### What is required
Identify all lines below that hold "şekilde" and collect them.

### Stored data entries
Content starts

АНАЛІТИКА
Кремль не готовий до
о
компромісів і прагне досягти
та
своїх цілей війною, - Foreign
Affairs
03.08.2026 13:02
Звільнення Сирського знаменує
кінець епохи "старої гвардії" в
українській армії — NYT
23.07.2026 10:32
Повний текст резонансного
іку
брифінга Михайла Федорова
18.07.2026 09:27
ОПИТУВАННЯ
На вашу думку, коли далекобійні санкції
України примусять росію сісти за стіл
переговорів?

Content ends
Content starts

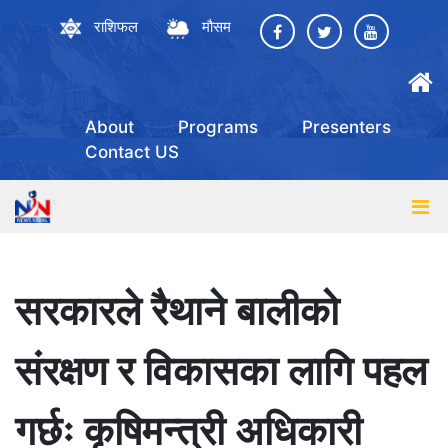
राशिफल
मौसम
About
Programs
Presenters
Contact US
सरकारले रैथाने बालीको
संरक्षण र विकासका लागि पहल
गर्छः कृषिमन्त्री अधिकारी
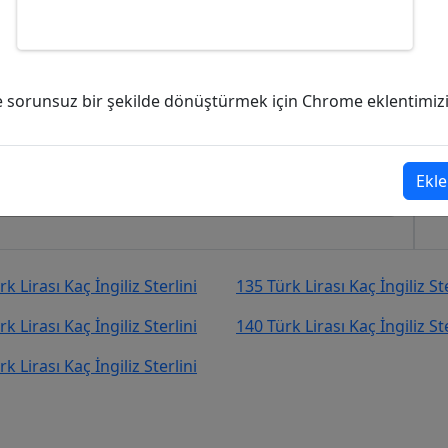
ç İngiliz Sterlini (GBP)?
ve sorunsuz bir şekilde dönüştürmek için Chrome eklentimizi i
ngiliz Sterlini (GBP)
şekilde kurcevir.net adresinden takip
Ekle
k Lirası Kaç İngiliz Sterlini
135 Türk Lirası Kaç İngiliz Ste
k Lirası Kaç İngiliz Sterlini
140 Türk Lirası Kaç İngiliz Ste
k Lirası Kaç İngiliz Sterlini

Content ends

### Written reply
ve sorunsuz bir şekilde dönüştürmek için Chrome eklentimizi i
şekilde kurcevir.net adresinden takip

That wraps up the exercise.